The software described in this documentation is either no longer supported or is in extended support.
Oracle recommends that you upgrade to a current supported release.
Istio is a type of service mesh designed to manage the interaction and operation of services in a microservices architecture. Istio is an open source project that coordinates communication between services, providing service discovery, load balancing, security, recovery, telemetry, and policy enforcement capabilities. Istio uses a sidecar service mesh model. This means that network communication proxy capabilities are implemented in a separate container for every service or application container that is deployed. Envoy is the product that implements this proxy capability and these special containers run alongside every other container. The Istio sidecar service mesh frees developers from having to program these types of capabilities into application code and makes development and enhancement of applications in a microservice architecture much more efficient and rapid.
Istio's control plane provides an abstraction layer over the underlying cluster management platform, Kubernetes.
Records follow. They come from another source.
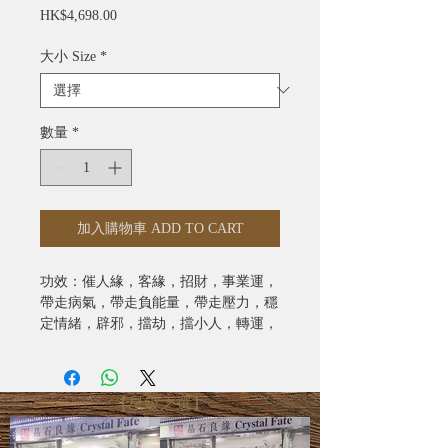
價
HK$4,698.00
格
大小 Size
*
數量
*
加入購物車 ADD TO CART
功效：催人緣，客緣，招財，事業運，
帶走病氣，帶走負能量，帶走壓力，穩
定情緒，辟邪，擋劫，擋小人，轉運，
加配黑七貔貅絕對加強招財及事業功效
【星級之選】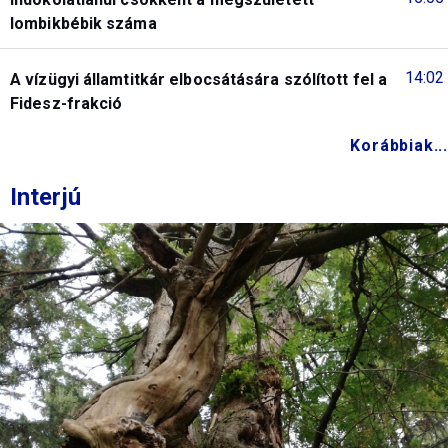
lombikbébik száma
14:02
A vízügyi államtitkár elbocsátására szólított fel a
Fidesz-frakció
Korábbiak...
Interjú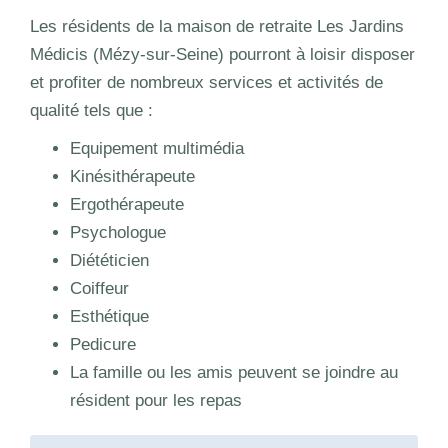
Les résidents de la maison de retraite Les Jardins
Médicis (Mézy-sur-Seine) pourront à loisir disposer
et profiter de nombreux services et activités de
qualité tels que :
Equipement multimédia
Kinésithérapeute
Ergothérapeute
Psychologue
Diététicien
Coiffeur
Esthétique
Pedicure
La famille ou les amis peuvent se joindre au
résident pour les repas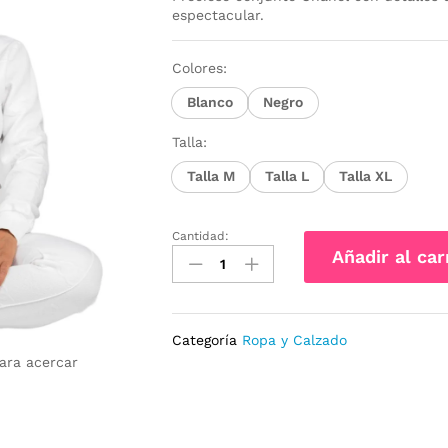
espectacular.
Colores:
Blanco
Negro
Talla:
Talla M
Talla L
Talla XL
Cantidad:
Conjunto
Añadir al car
Chanel
Olivia
cantidad
Categoría
Ropa y Calzado
para acercar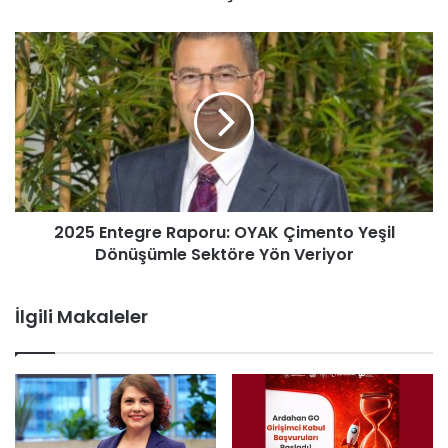
2025 Entegre Raporu: OYAK Çimento Yeşil
Dönüşümle Sektöre Yön Veriyor
İlgili Makaleler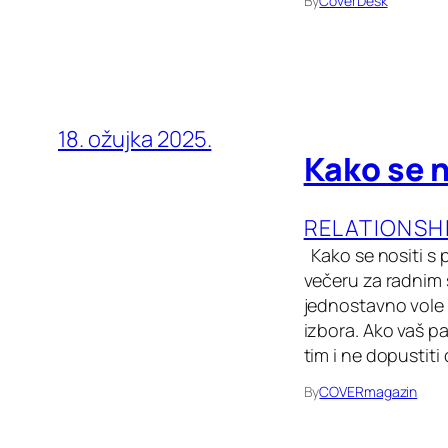
By
CoverDesk
18. ožujka 2025.
Kako se 
RELATIONSH
Kako se nositi s 
večeru za radnim 
jednostavno vole s
izbora. Ako vaš pa
tim i ne dopustiti
By
COVERmagazin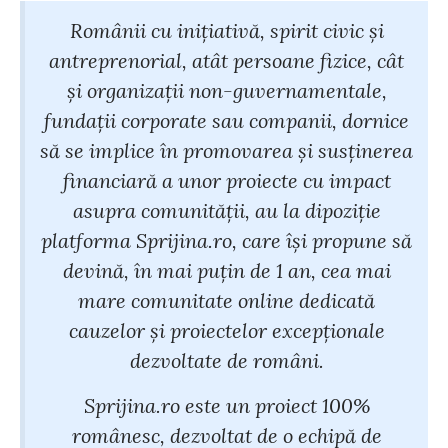
Românii cu iniţiativă, spirit civic şi
antreprenorial, atât persoane fizice, cât
şi organizaţii non-guvernamentale,
fundaţii corporate sau companii, dornice
să se implice în promovarea şi susţinerea
financiară a unor proiecte cu impact
asupra comunităţii, au la dipoziţie
platforma Sprijina.ro, care îşi propune să
devină, în mai puţin de 1 an, cea mai
mare comunitate online dedicată
cauzelor şi proiectelor excepţionale
dezvoltate de români.
Sprijina.ro este un proiect 100%
românesc, dezvoltat de o echipă de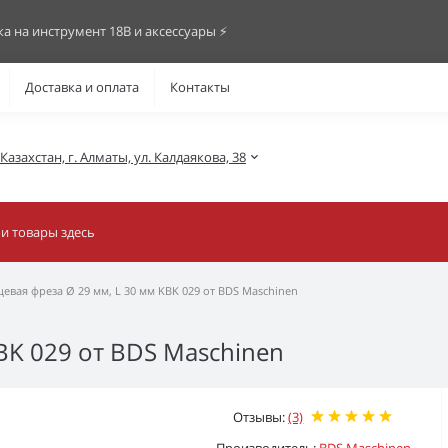
ка на инструмент 18В и аксессуары ⚡️
Доставка и оплата
Контакты
азахстан, г. Алматы, ул. Калдаякова, 38
евая фреза Ø 29 мм, L 30 мм KBK 029 от BDS Maschinen
BK 029 от BDS Maschinen
Отзывы:
(3)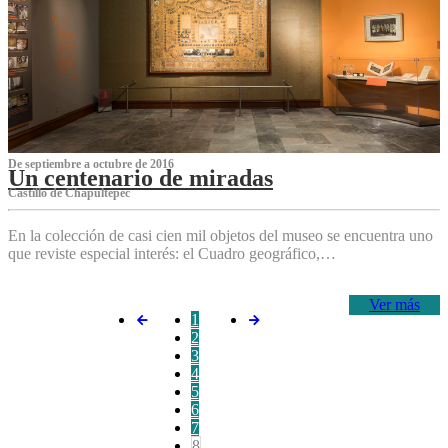
De septiembre a octubre de 2016
Un centenario de miradas
Castillo de Chapultepec
En la colección de casi cien mil objetos del museo se encuentra uno
que reviste especial interés: el Cuadro geográfico,…
Ver más
1
2
3
4
5
6
7
8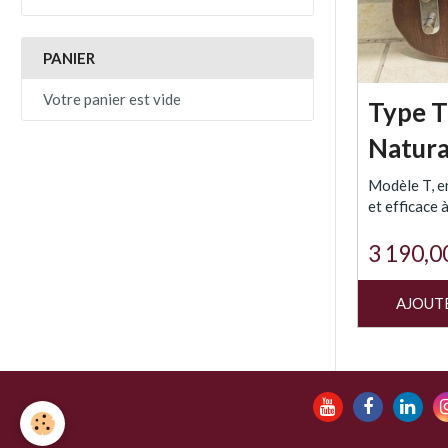
PANIER
Votre panier est vide
Type 
Natura
Modèle T, e
et efficace 
3 190,0
AJOUT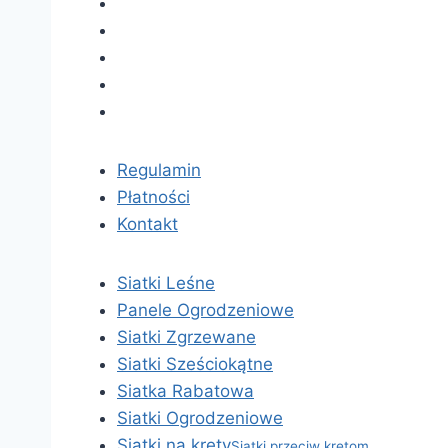
Regulamin
Płatności
Kontakt
Siatki Leśne
Panele Ogrodzeniowe
Siatki Zgrzewane
Siatki Sześciokątne
Siatka Rabatowa
Siatki Ogrodzeniowe
Siatki na krety
Siatki przeciw kretom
Istio contains the following components:
Pilot: A component responsible for configuring the proxies at runtime.
Envoy: Sidecar proxies per microservice to handle ingress/egress traffic between services in the cluster and from a service to external services. The proxies form a secure microservice mesh providing a rich set of functions like discovery, rich layer-7 routing, policy enforcement and telemetry recording/reporting functions.
Mixer: A component that is leveraged by the proxies and microservices to enforce policies such as authorization, rate limits, quotas, authentication, request tracing and telemetry collection.
Citadel: A centralized component responsible for certificate issuance and rotation.